Do Fish Drink Water?

Do Fish Drink Water?

It is generally a widely known fact that most creatures on this Earth are made up mostly of a whole host of minerals and, of course, water. How we keep up with that constant need for water in our bodies is by drinking. But what if you’re submerged in water all day long? Do you still need to drink? And, if you do, wouldn’t the salt water from the sea be bad for them? We answer these questions and many more, below.

Do Fish Get Thirsty?

Like all living beings, fish do indeed become thirsty. They require water to fuel their cells and therefore their body, despite their natural habitat being that they are surrounded by water! However, just like us humans, fish should not drink water which is saturated in salt, so the question then becomes, how do fish keep themselves hydrated and do fish drink water?

Do Fish Drink Water?

In a way, yes, fish do indeed drink water. Of course, they aren’t able to drink water in the same way that we land mammals can. While fish can, technically, get their intake of water through the mouth in the same way that we can, this is usually only done in emergencies.

The idea of fish drinking water might seem a little odd but the way that fish drink water is completely different to how we might find ourselves quenching our thirst. Naturally, they aren’t able to grab a glass of pre-filtered and cleaned water that comes from a thorough system that allows for bad bacteria to get killed off, so they require a more detailed system in order to quench their thirst.

There are also two different sets of rules as to how fish will get their water, depending on what kind of water they live in. The differences between saltwater and freshwater fish are very distinct – and very important if you’re looking to house fish in your tank.

Copperband butterflyfish

The Basics About Fish Drinking Water

Being that fish are surrounded by water, and that they can seriously damage their health if they also intake high levels of salt, fish have evolved to get their clean, usable water through a completely unique system to us.
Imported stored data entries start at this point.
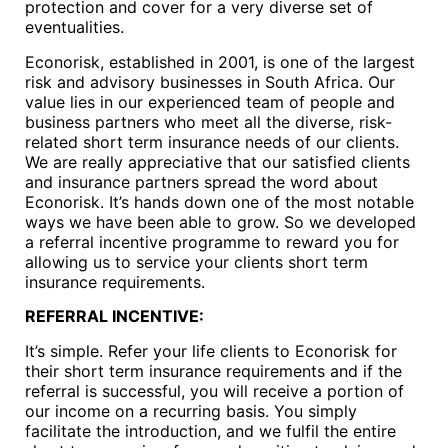
protection and cover for a very diverse set of
eventualities.
Econorisk, established in 2001, is one of the largest
risk and advisory businesses in South Africa. Our
value lies in our experienced team of people and
business partners who meet all the diverse, risk-
related short term insurance needs of our clients.
We are really appreciative that our satisfied clients
and insurance partners spread the word about
Econorisk. It’s hands down one of the most notable
ways we have been able to grow. So we developed
a referral incentive programme to reward you for
allowing us to service your clients short term
insurance requirements.
REFERRAL INCENTIVE:
It’s simple. Refer your life clients to Econorisk for
their short term insurance requirements and if the
referral is successful, you will receive a portion of
our income on a recurring basis. You simply
facilitate the introduction, and we fulfil the entire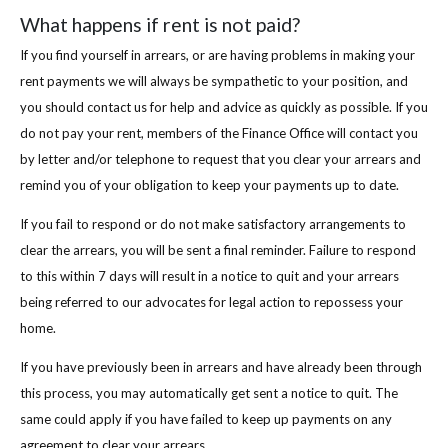
What happens if rent is not paid?
If you find yourself in arrears, or are having problems in making your
rent payments we will always be sympathetic to your position, and
you should contact us for help and advice as quickly as possible. If you
do not pay your rent, members of the Finance Office will contact you
by letter and/or telephone to request that you clear your arrears and
remind you of your obligation to keep your payments up to date.
If you fail to respond or do not make satisfactory arrangements to
clear the arrears, you will be sent a final reminder. Failure to respond
to this within 7 days will result in a notice to quit and your arrears
being referred to our advocates for legal action to repossess your
home.
If you have previously been in arrears and have already been through
this process, you may automatically get sent a notice to quit. The
same could apply if you have failed to keep up payments on any
agreement to clear your arrears.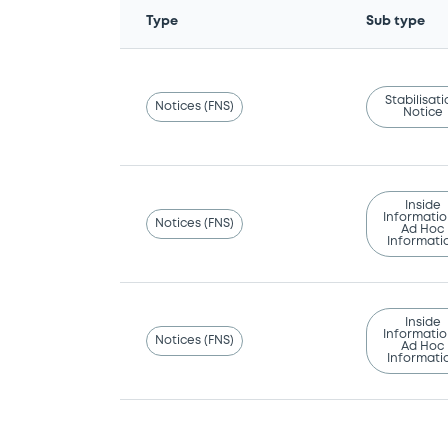
Type
Sub type
Stabilisat
Notices (FNS)
Notice
Inside
Informatio
Notices (FNS)
Ad Hoc
Informati
Inside
Informatio
Notices (FNS)
Ad Hoc
Informati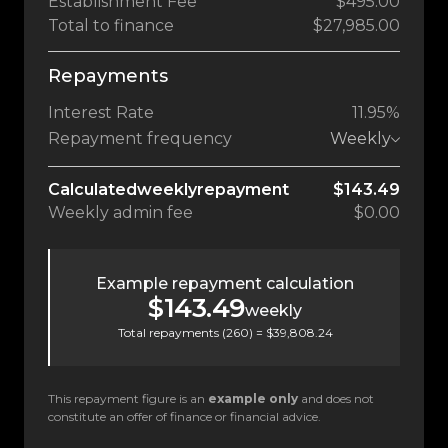
Establishment Fee
$495.00
Total to finance
$27,985.00
Repayments
Interest Rate
11.95%
Repayment frequency
Weekly
Calculated
weekly
repayment
$143.49
Weekly
admin fee
$0.00
Example repayment calculation
$143.49
weekly
Total repayments (
260
) =
$39,808.24
This repayment figure is an
example only
and does not
constitute an offer of finance or financial advice.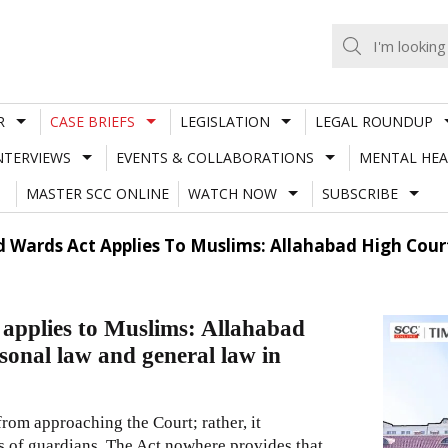
R
CASE BRIEFS
LEGISLATION
LEGAL ROUNDUP
NTERVIEWS
EVENTS & COLLABORATIONS
MENTAL HEA
MASTER SCC ONLINE
WATCH NOW
SUBSCRIBE
 Wards Act Applies To Muslims: Allahabad High Court 
applies to Muslims: Allahabad
rsonal law and general law in
from approaching the Court; rather, it
es of guardians. The Act nowhere provides that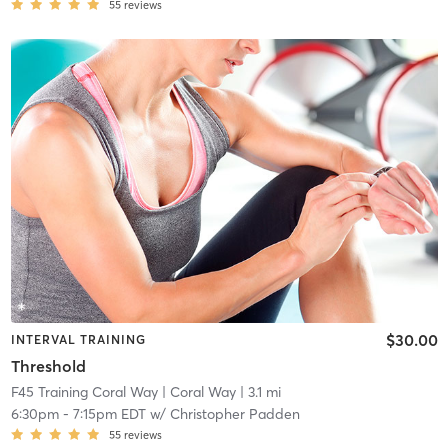
55
reviews
$30.00
INTERVAL TRAINING
Threshold
F45 Training Coral Way
| Coral Way
| 3.1 mi
6:30pm
-
7:15pm EDT
w/
Christopher Padden
55
reviews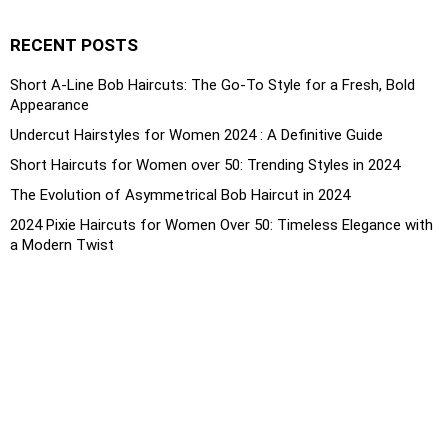
RECENT POSTS
Short A-Line Bob Haircuts: The Go-To Style for a Fresh, Bold
Appearance
Undercut Hairstyles for Women 2024 : A Definitive Guide
Short Haircuts for Women over 50: Trending Styles in 2024
The Evolution of Asymmetrical Bob Haircut in 2024
2024 Pixie Haircuts for Women Over 50: Timeless Elegance with
a Modern Twist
Instead, fish are able to absorb water through their skin, as well as via the gills.

This system is called osmosis and it’s a very important part of every living being’s system. Osmosis is, by definition, “a process by which molecules of a solvent tend to pass through a semipermeable membrane from a less concentrated solution into a more concentrated one”. In other words, if a fish is dehydrated, and lacking water, they can absorb the water through the semi-permeable membrane of their skin.

If you can imagine a very tightly woven net, this allows water molecules to pass through, while the larger salt molecules can’t fit through the gaps. This allows fish to stay completely hydrated by ensuring the same level of water is available throughout their body and it’s actually the same process that our cells use after we drink water, to keep us hydrated.
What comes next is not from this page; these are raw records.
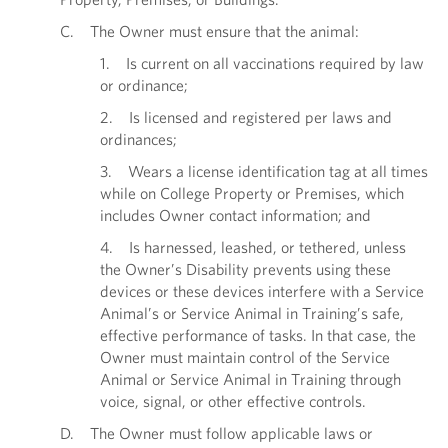
C. The Owner must ensure that the animal:
1. Is current on all vaccinations required by law
or ordinance;
2. Is licensed and registered per laws and
ordinances;
3. Wears a license identification tag at all times
while on College Property or Premises, which
includes Owner contact information; and
4. Is harnessed, leashed, or tethered, unless
the Owner’s Disability prevents using these
devices or these devices interfere with a Service
Animal’s or Service Animal in Training’s safe,
effective performance of tasks. In that case, the
Owner must maintain control of the Service
Animal or Service Animal in Training through
voice, signal, or other effective controls.
D. The Owner must follow applicable laws or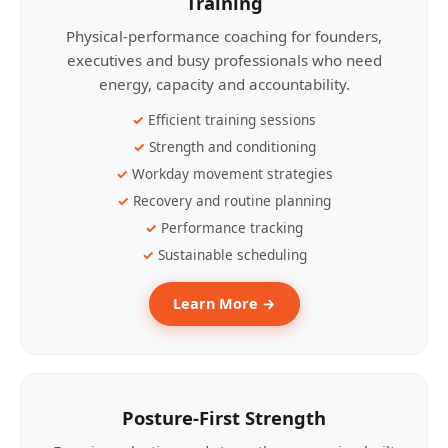
Training
Physical-performance coaching for founders,
executives and busy professionals who need
energy, capacity and accountability.
Efficient training sessions
Strength and conditioning
Workday movement strategies
Recovery and routine planning
Performance tracking
Sustainable scheduling
Learn More →
Posture-First Strength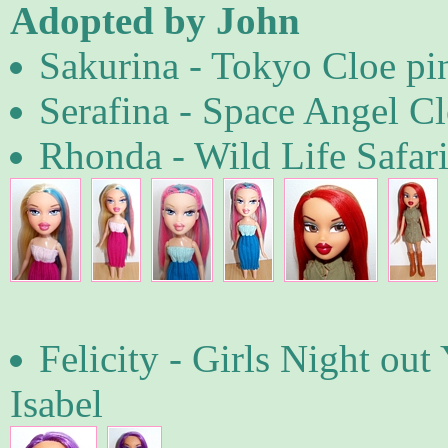
Adopted by John
Sakurina - Tokyo Cloe pi
Serafina - Space Angel Cl
Rhonda - Wild Life Safari
Felicity - Girls Night ou
Isabel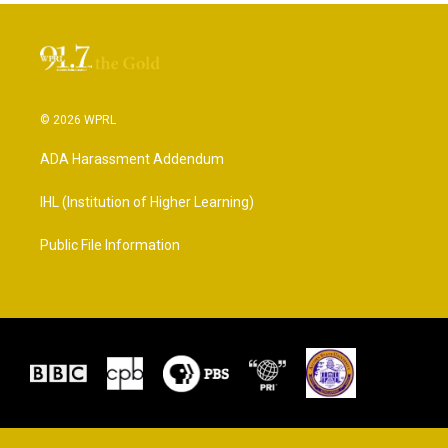
© 2026 WPRL
ADA Harassment Addendum
IHL (Institution of Higher Learning)
Public File Information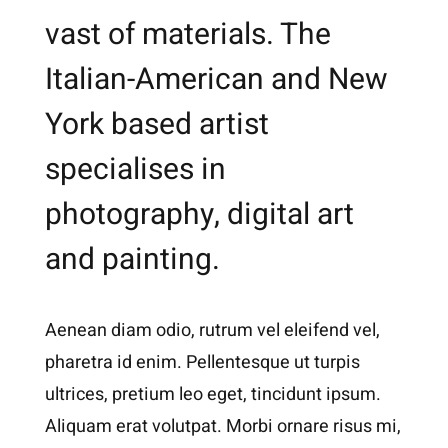
vast of materials. The
Italian-American and New
York based artist
specialises in
photography, digital art
and painting.
Aenean diam odio, rutrum vel eleifend vel,
pharetra id enim. Pellentesque ut turpis
ultrices, pretium leo eget, tincidunt ipsum.
Aliquam erat volutpat. Morbi ornare risus mi,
However, that’s not the end of this little science lesson. Indeed, as aforementioned, there are distinct differences between saltwater and freshwater fish. When fish live in freshwater, there is a greater amount of salt within their bodies than in the water (freshwater has a salt content of less than 1%). This means that the osmosis works by keeping those essentials salts inside the body, while the water can still pass through.  They also use chloride cells within their gills, which helps to maintain the levels of sodium and potassium that pass through their system by creating a special enzyme that is used to process these levels. This allows the fish to keep just the right amount of salt in their bloodstream, without overloading the system (and we speak about these dangers, below).

For saltwater fish, however, the process of osmosis is not always enough to ensure that they maintain healthy levels of salt levels in their body. For these fish, in order to stay hydrated, they are also required to gulp down water, orally. This means that their kidneys need to work overtime in order to process the salt, however they also use the same chloride cells to help filter the salt levels and, instead of retaining the salts, they pump this out of their system.
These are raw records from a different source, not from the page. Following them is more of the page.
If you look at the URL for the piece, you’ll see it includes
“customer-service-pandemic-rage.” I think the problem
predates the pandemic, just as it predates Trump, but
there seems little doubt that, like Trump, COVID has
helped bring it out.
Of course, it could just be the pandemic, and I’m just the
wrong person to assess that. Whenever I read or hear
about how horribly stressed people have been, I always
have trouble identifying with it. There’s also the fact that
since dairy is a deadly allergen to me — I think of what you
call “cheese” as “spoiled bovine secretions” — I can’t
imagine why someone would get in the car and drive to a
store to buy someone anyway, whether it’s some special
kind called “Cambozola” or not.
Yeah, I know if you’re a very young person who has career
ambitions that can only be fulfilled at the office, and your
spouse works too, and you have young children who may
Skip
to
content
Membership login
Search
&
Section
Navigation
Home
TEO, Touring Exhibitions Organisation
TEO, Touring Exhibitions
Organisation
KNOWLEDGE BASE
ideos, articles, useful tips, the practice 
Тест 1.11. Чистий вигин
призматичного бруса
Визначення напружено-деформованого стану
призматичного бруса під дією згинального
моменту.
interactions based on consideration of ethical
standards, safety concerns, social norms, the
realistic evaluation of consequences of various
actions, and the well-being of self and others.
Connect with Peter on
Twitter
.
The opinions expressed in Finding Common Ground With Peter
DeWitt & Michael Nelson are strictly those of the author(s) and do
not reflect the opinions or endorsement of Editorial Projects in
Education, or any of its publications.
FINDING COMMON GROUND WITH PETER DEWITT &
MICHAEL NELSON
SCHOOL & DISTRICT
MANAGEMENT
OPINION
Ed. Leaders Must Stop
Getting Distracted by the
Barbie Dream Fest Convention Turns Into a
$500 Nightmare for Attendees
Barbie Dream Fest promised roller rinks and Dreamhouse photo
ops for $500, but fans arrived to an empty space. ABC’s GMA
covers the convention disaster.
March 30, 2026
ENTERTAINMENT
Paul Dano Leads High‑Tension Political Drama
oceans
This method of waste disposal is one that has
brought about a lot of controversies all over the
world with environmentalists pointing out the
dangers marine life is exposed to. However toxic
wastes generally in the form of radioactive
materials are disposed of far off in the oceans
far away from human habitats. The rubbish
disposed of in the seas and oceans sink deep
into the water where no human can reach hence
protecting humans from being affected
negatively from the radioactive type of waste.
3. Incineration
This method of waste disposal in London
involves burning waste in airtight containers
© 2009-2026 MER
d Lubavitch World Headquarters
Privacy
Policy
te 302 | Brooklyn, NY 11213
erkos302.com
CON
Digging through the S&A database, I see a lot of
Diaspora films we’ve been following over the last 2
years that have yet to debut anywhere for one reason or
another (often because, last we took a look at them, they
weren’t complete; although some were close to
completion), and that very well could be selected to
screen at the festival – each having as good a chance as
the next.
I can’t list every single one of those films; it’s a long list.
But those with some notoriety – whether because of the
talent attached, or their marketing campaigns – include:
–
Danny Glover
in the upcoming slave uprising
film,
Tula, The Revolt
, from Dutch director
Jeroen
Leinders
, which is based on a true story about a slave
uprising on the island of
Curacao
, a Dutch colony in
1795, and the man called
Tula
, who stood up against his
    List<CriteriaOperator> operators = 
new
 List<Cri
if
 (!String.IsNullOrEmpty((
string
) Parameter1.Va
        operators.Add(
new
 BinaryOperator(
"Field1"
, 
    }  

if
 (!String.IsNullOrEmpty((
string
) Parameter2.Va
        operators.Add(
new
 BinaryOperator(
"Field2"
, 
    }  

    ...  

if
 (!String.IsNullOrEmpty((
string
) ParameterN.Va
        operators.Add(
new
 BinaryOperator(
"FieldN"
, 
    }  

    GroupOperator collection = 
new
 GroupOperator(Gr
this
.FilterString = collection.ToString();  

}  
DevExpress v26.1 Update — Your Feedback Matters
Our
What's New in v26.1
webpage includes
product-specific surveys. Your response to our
Naturally, this means that your fresh or saltwater fish should always be kept in a similar environment to the one that they are used to. If a saltwater fish were to be placed in a freshwater tank, their body would not be able to compensate for the change in salt concentrations. Saltwater fish require a very high level of salt in their bodies in order to maintain optimal function levels. In an attempt to intake the right levels of salt for their bodies, they would try to absorb too much water – leading to them flooding their own system with water molecules and become bloated before dying – possibly even exploding.

Similarly, if you placed a freshwater fish in saltwater, the act of osmosis would lead the levels of water molecules inside your fish leaving the body and entering the surrounding water. This will cause your fish to quickly become dehydrated, shrivel up due to a lack of water and eventually die from dehydration.

For this reason, it’s very important to keep your pet fish in the right tank system for them. Always read into the natural environment of the species you choose and change up your tanks salt levels in order to best suit their needs.

Two sharks swimming

Do Sharks Drink Water?

Contrary to popular belief, sharks are actually fish – not mammals – and so they use the same system as any other salt or freshwater fish. In other words, they also use osmosis and their chloride cells to help maintain healthy levels of salt in their bodies. However, just like other fish, there are both fresh and saltwater varieties, so sharks drink water in their own, unique ways.